Extracted page text data:
--
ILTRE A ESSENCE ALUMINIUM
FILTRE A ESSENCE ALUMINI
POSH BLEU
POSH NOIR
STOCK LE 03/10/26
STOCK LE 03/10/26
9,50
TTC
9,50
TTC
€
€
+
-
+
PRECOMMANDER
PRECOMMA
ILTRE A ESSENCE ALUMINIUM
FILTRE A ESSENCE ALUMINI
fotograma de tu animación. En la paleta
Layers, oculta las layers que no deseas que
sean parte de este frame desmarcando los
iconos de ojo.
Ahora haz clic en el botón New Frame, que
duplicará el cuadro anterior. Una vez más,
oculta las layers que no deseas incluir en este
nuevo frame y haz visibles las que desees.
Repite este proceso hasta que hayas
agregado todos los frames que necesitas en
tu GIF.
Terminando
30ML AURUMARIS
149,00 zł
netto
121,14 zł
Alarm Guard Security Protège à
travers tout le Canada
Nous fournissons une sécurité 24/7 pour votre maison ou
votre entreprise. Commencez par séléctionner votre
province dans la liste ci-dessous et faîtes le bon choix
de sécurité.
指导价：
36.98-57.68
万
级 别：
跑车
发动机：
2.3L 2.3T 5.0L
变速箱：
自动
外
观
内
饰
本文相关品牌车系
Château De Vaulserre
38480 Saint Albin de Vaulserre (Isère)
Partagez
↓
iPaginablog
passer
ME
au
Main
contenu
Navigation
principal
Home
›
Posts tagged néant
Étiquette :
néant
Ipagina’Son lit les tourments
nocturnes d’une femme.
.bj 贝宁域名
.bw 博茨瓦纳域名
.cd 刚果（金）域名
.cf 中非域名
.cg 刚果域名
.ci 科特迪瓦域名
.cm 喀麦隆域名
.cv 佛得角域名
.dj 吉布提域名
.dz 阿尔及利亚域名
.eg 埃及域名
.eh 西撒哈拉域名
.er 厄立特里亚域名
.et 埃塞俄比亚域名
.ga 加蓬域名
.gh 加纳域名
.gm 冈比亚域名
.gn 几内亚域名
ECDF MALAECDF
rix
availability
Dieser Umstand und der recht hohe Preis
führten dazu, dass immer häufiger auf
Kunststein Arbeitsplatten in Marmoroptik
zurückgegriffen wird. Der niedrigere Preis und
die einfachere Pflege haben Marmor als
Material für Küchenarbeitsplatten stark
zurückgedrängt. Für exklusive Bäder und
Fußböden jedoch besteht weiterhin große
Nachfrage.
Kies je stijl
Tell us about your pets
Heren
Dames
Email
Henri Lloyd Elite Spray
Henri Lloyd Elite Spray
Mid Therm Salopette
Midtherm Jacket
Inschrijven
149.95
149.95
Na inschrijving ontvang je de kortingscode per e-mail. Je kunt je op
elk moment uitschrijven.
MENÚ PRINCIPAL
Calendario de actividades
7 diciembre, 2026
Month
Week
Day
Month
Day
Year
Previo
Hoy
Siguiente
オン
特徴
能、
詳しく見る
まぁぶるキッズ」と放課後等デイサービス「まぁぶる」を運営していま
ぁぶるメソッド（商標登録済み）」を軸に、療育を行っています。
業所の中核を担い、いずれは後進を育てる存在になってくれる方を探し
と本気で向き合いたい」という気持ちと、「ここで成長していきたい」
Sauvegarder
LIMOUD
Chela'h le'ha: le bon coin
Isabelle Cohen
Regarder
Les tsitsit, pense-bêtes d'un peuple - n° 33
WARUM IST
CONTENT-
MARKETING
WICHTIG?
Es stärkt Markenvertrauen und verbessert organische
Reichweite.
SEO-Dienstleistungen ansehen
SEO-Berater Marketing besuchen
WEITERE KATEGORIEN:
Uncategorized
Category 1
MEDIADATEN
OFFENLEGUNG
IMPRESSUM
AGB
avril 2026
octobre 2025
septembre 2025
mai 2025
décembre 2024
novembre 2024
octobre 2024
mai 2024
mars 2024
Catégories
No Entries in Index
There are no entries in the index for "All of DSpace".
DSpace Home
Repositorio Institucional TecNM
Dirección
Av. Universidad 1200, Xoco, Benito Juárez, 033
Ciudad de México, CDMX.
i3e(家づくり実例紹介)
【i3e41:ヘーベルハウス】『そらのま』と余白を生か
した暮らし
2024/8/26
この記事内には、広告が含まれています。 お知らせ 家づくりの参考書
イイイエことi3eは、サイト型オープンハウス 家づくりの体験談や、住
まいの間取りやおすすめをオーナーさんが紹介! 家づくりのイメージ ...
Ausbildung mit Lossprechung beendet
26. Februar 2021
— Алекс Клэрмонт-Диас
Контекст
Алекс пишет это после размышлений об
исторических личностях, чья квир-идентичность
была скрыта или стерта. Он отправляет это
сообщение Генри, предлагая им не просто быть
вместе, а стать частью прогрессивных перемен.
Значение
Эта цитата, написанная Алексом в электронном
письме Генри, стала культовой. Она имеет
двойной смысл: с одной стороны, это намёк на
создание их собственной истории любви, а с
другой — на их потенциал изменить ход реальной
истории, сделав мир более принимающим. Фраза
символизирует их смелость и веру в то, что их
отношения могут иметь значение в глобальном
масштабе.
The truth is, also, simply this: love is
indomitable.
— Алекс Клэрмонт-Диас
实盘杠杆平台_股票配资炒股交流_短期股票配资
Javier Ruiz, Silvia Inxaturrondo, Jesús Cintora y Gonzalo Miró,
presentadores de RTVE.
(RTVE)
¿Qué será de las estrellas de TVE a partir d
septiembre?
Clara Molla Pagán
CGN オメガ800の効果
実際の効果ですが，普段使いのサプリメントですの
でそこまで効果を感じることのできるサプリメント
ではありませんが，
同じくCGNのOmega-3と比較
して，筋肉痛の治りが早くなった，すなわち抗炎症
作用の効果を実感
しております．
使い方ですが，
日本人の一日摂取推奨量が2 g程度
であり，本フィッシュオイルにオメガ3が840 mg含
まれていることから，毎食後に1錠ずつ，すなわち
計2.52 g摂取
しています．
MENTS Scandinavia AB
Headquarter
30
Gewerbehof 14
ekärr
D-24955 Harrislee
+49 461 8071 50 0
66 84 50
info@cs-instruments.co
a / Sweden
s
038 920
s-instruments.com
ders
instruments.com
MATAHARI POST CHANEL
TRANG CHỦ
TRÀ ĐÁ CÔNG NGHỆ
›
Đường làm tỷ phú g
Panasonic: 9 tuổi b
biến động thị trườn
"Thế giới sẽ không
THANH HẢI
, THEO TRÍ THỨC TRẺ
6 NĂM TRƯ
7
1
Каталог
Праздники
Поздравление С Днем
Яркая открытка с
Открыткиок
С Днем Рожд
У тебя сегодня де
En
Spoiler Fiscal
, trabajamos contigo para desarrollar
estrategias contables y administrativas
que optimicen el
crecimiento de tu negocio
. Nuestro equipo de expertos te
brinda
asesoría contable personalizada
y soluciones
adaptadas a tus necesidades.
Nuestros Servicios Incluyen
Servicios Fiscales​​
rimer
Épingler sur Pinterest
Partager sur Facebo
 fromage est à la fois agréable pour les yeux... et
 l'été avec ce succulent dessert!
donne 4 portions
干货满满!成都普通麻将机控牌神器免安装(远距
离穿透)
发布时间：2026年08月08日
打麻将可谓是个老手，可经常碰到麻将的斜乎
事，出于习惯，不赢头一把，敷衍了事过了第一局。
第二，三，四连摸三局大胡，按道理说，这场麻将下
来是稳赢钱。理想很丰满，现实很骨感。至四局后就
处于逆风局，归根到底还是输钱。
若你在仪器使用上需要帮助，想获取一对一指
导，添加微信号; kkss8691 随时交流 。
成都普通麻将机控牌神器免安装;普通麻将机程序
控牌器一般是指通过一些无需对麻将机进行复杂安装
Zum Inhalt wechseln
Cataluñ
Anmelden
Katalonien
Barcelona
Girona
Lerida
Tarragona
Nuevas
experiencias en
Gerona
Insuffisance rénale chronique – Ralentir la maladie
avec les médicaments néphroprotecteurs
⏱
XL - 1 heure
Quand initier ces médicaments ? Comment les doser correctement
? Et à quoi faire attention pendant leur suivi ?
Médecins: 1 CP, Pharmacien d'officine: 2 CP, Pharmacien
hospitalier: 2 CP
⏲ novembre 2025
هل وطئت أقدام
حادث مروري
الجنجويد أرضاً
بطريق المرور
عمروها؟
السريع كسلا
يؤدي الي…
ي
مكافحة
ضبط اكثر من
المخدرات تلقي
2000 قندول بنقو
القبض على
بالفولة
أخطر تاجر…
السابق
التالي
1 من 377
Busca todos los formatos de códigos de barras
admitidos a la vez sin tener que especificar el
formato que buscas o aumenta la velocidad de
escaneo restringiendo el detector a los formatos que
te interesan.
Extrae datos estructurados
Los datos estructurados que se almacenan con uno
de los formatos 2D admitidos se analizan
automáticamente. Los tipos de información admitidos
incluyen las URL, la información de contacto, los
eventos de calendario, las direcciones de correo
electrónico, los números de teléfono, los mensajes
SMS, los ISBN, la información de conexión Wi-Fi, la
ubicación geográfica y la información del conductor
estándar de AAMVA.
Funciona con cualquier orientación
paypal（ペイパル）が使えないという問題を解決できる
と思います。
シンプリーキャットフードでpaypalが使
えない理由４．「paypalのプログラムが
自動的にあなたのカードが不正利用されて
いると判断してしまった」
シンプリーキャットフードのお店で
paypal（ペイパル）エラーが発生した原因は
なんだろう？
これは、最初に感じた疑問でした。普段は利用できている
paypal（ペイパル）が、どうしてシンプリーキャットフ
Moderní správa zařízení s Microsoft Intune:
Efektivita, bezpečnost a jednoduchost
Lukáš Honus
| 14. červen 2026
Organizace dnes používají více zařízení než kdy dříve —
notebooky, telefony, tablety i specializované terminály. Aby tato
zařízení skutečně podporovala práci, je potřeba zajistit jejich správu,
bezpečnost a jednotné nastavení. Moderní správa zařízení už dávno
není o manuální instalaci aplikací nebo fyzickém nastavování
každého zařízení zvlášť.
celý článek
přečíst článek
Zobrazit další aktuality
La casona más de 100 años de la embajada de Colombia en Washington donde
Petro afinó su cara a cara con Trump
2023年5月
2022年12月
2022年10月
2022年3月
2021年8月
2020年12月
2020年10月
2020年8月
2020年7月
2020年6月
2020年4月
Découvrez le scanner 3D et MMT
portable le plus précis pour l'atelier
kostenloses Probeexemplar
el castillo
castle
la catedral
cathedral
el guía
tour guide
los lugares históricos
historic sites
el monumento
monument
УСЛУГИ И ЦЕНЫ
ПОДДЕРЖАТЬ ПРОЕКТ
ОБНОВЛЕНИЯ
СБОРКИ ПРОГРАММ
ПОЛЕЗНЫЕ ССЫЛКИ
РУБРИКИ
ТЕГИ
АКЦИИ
--
Read through the data and copy every line where "zařízení" shows up.

Moderní správa zařízení s Microsoft Intune:
Organizace dnes používají více zařízení než kdy dříve —
zařízení skutečně podporovala práci, je potřeba zajistit jejich správu,
bezpečnost a jednotné nastavení. Moderní správa zařízení už dávno
každého zařízení zvlášť.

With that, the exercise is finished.